It is also a good fit for journalists.

Performance is fine for web apps, office software, media streaming and light creative work. You will need to spend more for video editing or 3D rendering.

Despite the AI branding, battery life is the key feature. This is not a laptop for GPU-heavy tasks or demanding games.

Build quality

Build quality is serviceable rather than premium. It should cope with normal home or office use, but not rough handling.

It is less robust than Microsoft’s laptops and not as solid as an Apple MacBook.

Commuting is fine. A building site or farm may be a step too far. It is not ideal for users who are hard on their gear.

Even so, it represents good value. This is a well-balanced mid-range Windows laptop with strong battery life, a decent screen and a good keyboard.

You may find more powerful processors at this price if you shop around. Even so, this model deserves a place on a mid-range shortlist.

Snapdragon X Plus processor

HP uses a Qualcomm Snapdragon X Plus chip. The review unit has the base X1-26-100 model: an 8-core processor built on a 4nm process with a 45 TOPS NPU. It is tuned for efficiency rather than speed.

HP claims up to 34 hours of battery life. I could not verify that, but saw consistent results of more than 24 hours between charges.

That is still excellent for a Windows laptop.

The review unit has 16GB of Ram, which is at the low end for 2025. It will handle multiple apps, but heavy multitasking will slow things down. The 512GB storage is typical at this price and limits large media libraries.
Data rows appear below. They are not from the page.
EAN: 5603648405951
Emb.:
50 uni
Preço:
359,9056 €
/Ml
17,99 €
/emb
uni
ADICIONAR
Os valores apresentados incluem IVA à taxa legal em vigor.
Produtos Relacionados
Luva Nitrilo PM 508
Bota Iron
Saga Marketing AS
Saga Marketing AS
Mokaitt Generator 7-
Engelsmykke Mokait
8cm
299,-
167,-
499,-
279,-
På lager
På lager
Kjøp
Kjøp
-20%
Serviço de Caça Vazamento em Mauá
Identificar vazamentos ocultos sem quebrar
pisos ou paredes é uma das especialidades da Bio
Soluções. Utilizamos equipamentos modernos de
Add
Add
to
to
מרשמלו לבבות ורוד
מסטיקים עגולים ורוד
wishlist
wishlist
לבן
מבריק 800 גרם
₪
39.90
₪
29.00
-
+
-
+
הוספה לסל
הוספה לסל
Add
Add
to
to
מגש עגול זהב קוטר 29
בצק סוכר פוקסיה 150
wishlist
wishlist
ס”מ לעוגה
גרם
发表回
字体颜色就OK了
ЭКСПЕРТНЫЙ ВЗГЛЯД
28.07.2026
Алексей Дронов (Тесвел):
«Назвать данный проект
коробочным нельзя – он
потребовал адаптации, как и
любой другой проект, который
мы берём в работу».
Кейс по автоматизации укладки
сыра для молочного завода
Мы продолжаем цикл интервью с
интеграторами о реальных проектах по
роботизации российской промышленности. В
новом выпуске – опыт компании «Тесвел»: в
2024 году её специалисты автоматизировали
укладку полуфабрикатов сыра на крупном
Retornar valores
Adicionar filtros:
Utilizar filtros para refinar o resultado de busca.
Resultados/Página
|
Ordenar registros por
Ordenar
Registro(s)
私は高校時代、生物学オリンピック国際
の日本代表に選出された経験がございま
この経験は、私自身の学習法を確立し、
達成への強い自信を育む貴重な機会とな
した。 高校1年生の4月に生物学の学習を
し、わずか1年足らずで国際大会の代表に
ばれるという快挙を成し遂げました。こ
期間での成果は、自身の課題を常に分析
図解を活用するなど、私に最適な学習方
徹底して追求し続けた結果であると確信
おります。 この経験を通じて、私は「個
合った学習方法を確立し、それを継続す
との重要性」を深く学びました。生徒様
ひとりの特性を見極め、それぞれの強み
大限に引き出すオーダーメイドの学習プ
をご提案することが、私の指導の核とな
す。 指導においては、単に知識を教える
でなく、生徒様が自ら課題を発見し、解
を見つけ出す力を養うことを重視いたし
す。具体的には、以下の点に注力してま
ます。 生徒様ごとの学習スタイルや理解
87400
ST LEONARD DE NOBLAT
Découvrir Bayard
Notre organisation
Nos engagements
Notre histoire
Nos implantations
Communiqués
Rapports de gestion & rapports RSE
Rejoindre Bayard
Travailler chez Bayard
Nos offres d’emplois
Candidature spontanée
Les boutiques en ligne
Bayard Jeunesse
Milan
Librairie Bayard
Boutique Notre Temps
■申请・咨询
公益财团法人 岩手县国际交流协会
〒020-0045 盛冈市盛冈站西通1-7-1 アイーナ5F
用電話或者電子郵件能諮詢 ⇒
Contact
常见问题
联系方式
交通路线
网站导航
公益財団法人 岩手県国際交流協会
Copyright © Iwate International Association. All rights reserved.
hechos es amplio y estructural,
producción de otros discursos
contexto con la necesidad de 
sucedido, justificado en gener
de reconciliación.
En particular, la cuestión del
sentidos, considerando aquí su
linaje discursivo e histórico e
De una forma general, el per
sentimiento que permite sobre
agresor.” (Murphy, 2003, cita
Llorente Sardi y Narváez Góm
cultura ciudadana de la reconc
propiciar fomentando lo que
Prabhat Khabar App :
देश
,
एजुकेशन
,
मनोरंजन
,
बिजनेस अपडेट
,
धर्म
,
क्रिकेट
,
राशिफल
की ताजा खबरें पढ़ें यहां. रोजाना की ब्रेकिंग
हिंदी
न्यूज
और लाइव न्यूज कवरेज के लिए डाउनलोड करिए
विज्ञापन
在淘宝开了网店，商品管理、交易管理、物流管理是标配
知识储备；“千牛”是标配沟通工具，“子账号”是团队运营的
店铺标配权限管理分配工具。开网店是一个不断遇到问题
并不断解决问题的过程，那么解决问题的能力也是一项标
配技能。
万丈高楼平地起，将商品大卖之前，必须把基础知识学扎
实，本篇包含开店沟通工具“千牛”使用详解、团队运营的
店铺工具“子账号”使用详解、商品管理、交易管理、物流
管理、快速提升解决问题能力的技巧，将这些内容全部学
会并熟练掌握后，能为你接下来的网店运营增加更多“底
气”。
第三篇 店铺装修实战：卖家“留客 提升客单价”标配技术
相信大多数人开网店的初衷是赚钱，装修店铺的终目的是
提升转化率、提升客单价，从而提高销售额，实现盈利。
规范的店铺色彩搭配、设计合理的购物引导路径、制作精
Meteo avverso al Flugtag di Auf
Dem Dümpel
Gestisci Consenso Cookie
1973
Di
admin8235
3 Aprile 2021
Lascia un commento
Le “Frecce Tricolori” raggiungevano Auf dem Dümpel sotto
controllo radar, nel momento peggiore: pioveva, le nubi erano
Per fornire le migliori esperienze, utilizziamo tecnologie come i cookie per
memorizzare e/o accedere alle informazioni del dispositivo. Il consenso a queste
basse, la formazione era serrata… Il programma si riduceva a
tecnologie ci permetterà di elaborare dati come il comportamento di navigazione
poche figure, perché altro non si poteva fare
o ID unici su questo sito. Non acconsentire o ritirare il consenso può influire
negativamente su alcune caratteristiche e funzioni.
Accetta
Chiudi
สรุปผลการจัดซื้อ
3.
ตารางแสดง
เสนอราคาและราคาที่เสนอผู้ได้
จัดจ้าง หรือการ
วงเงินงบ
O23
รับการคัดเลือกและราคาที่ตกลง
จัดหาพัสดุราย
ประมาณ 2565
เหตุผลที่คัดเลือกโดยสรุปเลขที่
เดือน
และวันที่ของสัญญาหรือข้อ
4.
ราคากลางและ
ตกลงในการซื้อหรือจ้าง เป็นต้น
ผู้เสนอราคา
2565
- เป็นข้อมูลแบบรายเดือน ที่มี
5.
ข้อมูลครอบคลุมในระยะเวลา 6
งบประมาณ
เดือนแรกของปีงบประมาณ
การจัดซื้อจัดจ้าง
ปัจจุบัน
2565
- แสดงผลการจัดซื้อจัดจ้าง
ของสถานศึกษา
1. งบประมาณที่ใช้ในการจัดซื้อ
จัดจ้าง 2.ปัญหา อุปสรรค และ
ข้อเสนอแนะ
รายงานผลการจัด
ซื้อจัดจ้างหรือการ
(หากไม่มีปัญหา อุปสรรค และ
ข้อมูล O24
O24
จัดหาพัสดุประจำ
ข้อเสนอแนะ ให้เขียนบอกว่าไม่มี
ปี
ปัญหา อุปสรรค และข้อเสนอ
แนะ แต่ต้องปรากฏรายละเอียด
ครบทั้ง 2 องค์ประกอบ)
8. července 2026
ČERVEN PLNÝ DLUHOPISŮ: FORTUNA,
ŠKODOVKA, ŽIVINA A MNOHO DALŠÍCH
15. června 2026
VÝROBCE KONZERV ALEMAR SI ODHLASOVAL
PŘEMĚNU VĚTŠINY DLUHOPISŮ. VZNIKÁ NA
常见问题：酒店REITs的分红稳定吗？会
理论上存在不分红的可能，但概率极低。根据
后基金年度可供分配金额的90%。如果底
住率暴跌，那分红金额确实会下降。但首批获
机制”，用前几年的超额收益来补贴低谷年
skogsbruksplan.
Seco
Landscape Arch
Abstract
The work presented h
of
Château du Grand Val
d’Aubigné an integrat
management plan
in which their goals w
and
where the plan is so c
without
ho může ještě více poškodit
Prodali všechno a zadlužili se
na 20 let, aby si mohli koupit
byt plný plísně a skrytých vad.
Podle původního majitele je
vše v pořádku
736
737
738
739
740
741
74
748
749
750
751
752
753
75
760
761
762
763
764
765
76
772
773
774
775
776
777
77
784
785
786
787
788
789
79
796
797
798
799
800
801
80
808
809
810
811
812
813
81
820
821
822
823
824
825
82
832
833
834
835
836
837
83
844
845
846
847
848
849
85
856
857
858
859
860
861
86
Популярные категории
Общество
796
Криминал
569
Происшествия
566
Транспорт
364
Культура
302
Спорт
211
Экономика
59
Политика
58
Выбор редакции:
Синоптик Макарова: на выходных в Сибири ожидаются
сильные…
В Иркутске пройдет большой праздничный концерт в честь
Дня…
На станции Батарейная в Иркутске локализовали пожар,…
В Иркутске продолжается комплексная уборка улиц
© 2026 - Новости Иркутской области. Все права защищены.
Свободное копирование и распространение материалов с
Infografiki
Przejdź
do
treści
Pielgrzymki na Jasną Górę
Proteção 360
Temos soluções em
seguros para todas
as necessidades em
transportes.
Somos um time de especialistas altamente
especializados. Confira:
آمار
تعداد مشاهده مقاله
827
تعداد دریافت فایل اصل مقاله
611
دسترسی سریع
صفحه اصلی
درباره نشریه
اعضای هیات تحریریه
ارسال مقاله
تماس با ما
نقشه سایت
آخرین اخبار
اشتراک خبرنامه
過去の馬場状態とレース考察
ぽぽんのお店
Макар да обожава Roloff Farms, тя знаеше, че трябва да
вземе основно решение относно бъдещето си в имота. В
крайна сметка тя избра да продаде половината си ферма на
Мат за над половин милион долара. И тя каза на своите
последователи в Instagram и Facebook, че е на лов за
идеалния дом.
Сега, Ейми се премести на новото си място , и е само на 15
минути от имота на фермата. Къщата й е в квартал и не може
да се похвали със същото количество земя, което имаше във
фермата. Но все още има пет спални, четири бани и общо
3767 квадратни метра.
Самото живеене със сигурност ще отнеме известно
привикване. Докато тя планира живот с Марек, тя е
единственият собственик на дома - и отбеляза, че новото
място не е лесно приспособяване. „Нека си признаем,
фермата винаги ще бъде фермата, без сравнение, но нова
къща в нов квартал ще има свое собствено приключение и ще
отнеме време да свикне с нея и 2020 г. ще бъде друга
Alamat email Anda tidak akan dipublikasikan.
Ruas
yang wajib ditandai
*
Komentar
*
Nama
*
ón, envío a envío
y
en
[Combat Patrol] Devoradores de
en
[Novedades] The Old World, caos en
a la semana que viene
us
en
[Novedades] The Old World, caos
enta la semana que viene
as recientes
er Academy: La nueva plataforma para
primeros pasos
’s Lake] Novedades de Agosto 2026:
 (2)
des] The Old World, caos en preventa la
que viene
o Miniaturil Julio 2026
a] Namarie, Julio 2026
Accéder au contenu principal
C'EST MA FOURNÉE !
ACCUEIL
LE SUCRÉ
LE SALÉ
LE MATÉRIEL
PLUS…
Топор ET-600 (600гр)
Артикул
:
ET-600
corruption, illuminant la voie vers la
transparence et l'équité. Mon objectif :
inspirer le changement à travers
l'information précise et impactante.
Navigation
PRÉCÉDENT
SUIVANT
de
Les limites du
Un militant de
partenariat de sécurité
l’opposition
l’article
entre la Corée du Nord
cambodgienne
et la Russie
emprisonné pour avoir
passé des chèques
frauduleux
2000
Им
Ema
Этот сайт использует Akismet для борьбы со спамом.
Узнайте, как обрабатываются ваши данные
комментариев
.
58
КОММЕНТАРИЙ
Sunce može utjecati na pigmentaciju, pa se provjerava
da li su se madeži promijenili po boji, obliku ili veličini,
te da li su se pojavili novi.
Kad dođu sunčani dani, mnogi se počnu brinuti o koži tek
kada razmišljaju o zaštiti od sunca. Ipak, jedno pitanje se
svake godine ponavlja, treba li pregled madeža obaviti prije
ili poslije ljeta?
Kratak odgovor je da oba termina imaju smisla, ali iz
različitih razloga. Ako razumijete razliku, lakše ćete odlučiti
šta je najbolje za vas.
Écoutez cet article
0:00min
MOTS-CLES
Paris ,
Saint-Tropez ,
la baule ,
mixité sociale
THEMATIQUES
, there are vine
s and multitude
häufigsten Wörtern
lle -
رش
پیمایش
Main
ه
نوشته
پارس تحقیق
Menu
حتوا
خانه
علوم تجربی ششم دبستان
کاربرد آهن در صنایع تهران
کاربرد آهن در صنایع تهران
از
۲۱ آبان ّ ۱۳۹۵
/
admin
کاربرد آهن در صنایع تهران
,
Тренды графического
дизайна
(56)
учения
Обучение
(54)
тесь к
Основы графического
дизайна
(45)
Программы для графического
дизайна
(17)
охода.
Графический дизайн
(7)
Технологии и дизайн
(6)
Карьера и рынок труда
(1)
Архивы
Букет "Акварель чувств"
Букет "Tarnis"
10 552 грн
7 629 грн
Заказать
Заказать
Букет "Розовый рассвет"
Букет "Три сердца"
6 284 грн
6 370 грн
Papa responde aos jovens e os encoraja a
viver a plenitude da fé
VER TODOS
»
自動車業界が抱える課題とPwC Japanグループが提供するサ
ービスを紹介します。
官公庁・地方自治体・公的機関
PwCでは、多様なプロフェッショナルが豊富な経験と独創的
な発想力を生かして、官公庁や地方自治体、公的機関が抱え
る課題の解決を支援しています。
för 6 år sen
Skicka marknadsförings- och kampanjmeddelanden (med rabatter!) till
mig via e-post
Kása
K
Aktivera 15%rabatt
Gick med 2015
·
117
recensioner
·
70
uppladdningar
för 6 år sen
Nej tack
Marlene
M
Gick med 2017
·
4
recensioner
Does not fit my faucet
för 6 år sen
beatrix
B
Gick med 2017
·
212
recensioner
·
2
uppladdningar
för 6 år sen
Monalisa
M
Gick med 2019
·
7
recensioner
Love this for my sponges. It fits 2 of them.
Keyboard, trackpad, display

The keyboard is spacious and comfortable. Keys are close to full size and typing feels natural. This is as good as you will find at this level.

The trackpad works well, but does not match the smooth feel of a MacBook.

HP describes the display as “2K”, which is generous. In practice, it is a 1920×1200 OLED panel with a 60Hz refresh rate.

The screen is good for the price. Text is sharp, colours are strong and contrast is excellent. It is bright enough indoors, but struggles in direct sunlight.

Verdict: HP OmniBook 5 14

You get a lot for less than NZ$1500. Battery life is excellent, the keyboard is strong and the overall package is well judged.

What you do not get is high-end performance. That may matter if you are buying into the AI message in HP’s marketing.

Otherwise, this is a balanced, practical laptop for everyday use.

Worth knowing: do you need an AI laptop?

Most mid-range and premium laptops now come with some form of AI branding.

In practice, you may not notice much difference in day-to-day use.

Even so, this is the direction the market has taken. Unless you buy at the low end, your next laptop will almost certainly be sold as an AI device.

That is not necessarily a bad thing. These machines can offer good value. It does mean you should treat some of the marketing claims with caution.